Miller favors switching to the approach used by the Defense Advance Research Projects Agency (DARPA) which was established after the Soviet Union launched Sputnik in 1958.

. "Eighty project managers, who each handles $10-50 million, are given free reign to foster advanced technologies and systems that create "revolutionary" advantages for the U.S. military. Managers, not subject to peer review or top-down management, provide grants to investigators who they think can challenge existing approaches to fighting wars."

Bell Labs was using a similar approach to research at the time.
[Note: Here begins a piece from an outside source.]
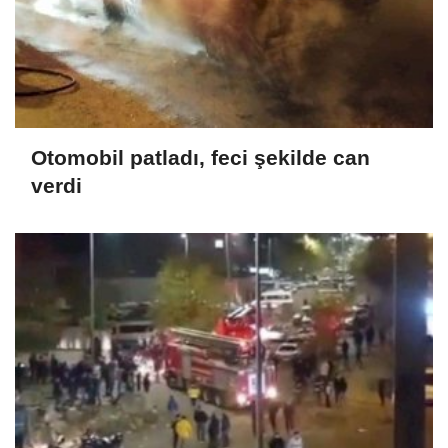
Otomobil patladı, feci şekilde can
verdi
It shouldn't be surprising that those in the field of biology would believe that scientific theories developed gradually, because biology made the same assumption about the development of biological life. Those familiar with the history of physics theories realize that science sometimes precedes abruptly with revolutionary changes in ideas. In the 19th century physicists believed that atoms were the smallest particles of matter and couldn't be further subdivided. In 1897 J.J. Thomson forced complete replacement of that theory be demonstrating that atoms were actually composed of smaller charged particles. He proved the existence of electrons and correctly theorized that atoms also had protons and neutrons. During the next 20 years physicists like Albert Einstein and Niels Bohr produced more revolutionary theories




Monday, March 3, 2008

What If the Wind Stops?

Some people suggest wind energy as an alternative to fossil fuels to produce electricity. Texans recently learned that wind energy has a major defect. It is undependable. Reuters reports that electricity was cut off to interruptable customers on Feb. 26, after wind power output dropped from 1,700 megawatts to 300 mw as demand was increasing due in part to a cold front moving into the area. The grid operator for Electric Reliability Council of Texas (ERCOT) was responsible for cutting the power .

Wind generators need a certain minimum amount of wind to operate, but if wind speed is too high the equipment can be damaged and needs to shut down until wind speed drops.